La vérité du drame est dans ce pur espace qui règne entre la stance heureuse et l'abîme qu'elle côtoie : cet inapaisement total, ou cette ambiguïté suprême. Saint-john Perse
L’arbre se mélange aux fruits venus de branches écartées du goût de la reconnaissance
confusion du poème avec l’avis de mobilisation générale probable mais pas éventuelle
quand je sentis sans le voir, le tétras disparaître une promotion de canard venus de la grippe aviaire tombait sur les médias
Je suis ici
Où sont les autres?
Echo de geste en geste
Chaîne électrisée ou inerte
Rupture du rythme solitaire
Quels sont ceux qui meurent et ceux qui naissent
Pendant que ma plume court sur le papier?
Vicente Huidobro
Alors de sous ta jupe j’ai tiré l’échelle meunière et suis monté au refuge du soleil
mon dernier oeil en besoin d’entendre la présence non artificielle des feuilles, des torrents, des sensations de rideaux qui se lèvent, du souffle quand l’herbe se prépare à faire rire un enfant
la chaleur de la ligne qui va d’un bout à l’autre de l’empan
sans le moindre regard aux fuseaux déserteurs des pendules.

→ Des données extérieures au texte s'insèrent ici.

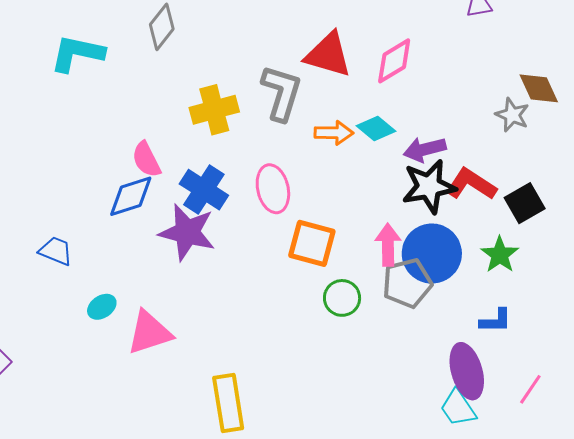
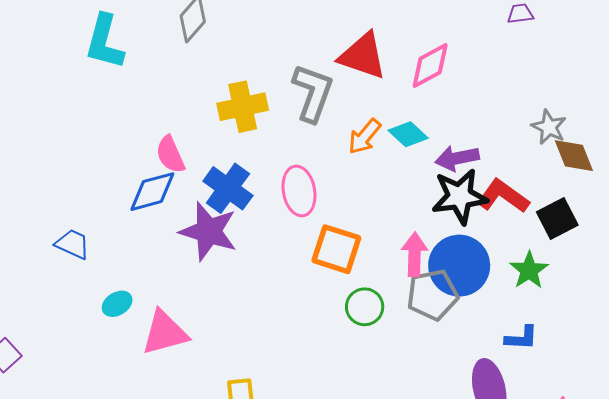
cyan L-shape: (77, 53) -> (105, 42), turned -90
brown diamond: (539, 88) -> (574, 156), moved
orange arrow: (334, 133) -> (365, 137), turned 126

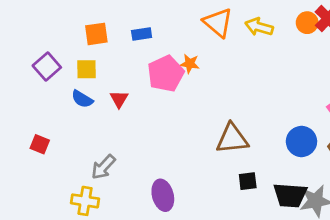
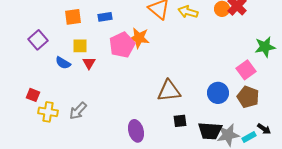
orange star: (190, 64) -> (139, 38), size x1.5
yellow square: (86, 69) -> (80, 46), moved
purple ellipse: (163, 195) -> (136, 131), moved
yellow cross: (85, 201) -> (48, 112), moved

» Tout est près. Les pires conditions matérielles sont excellentes. Les bois sont blancs ou noirs. On ne dormira jamais. » André Breton, Manifeste du surréalisme, 1924.
Chant 1 (extrait)
Ne vois-tu pas que tu tombes déjà? Lave ta tête des préjugés et de la morale Et si voulant t’élever tu n’as rien atteint Laisse-toi tomber sans freiner ta chute sans peur au fond de l’ombre Sans peur au fond de ta propre énigme Tu trouveras peut-être une lumière sans nuit Perdue dans les crevasses des précipices.
Tombe Tombe éternellement Tombe au fond de l’infini Tombe au fond du temps Tombe au fond de toi-même Tombe aussi bas qu’on peut tomber Tombe sans vertige A travers tous les espaces et tous les âges A travers toutes les âmes tous les désirs tous les naufrages Tombe et brûle en passant les astres et les mers Brûle les yeux qui te regardent et les cœurs qui t’attendent Brûle le vent avec ta voix Le vent qui se mêle à ta voix Et la nuit qui a froid en sa grotte d’os Tombe en enfance Tombe en vieillesse Tombe en larmes Tombe en rires Tombe en musique sur l’univers Tombe de ta tête aux pieds Tombe de tes pieds à ta tête Tombe de la mer à la source Tombe dans l’ultime abîme de silence Comme le navire qui sombre en éteignant ses lumières
Manuscrit original d’Altazor en français. Le texte final est écrit en espagnol.
Chant IV (extrait)
Il n’y a pas de temps à perdre Et si l’instant banal survient Qu’il suive la meilleure voile. Maintenant que je m’assieds et me mets à écrire Que fait l’hirondelle que j’ai vue ce matin Signer des lettres dans le vide? Quand je bouge le pied gauche Que fait du même pied le mandarin chinois? Lorsque j’allume un cigare Que font les autres cigares qu’apportent le navire? Où pousse la plante qui brûlera plus tard? Et si je lève les yeux maintenant Que fait de ses yeux l’explorateur debout sur le pôle? Je suis ici Où sont les autres? Echo de geste en geste Chaîne électrisée ou inerte Rupture du rythme solitaire Quels sont ceux qui meurent et ceux qui naissent Pendant que ma plume court sur le papier?
Chant V (extrait)
Ainsi tu es moulin à vent Moulin du lieu du vent Qui tisse les nuits et les matins Qui file les brouillards d’outre-tombe Moulin aux ailevents et aux ventailes Le paysage se gonfle de tes folies Et le blé va et vient De la terre au ciel Du ciel à la mer Les blés aux vagues d’or Où se vautre le vent Cherchant la caresse des épis
Traduction de l’espagnol (Chili) par Fernand Verhesen. Altaigle, Draguignan, Éditions Unes, 1996 (Avec une préface d’Octavio Paz). Édition originale: Altazor o el viaje en paracaídas, Madrid, Compañía Iberoamericana de Publicaciones, 1931.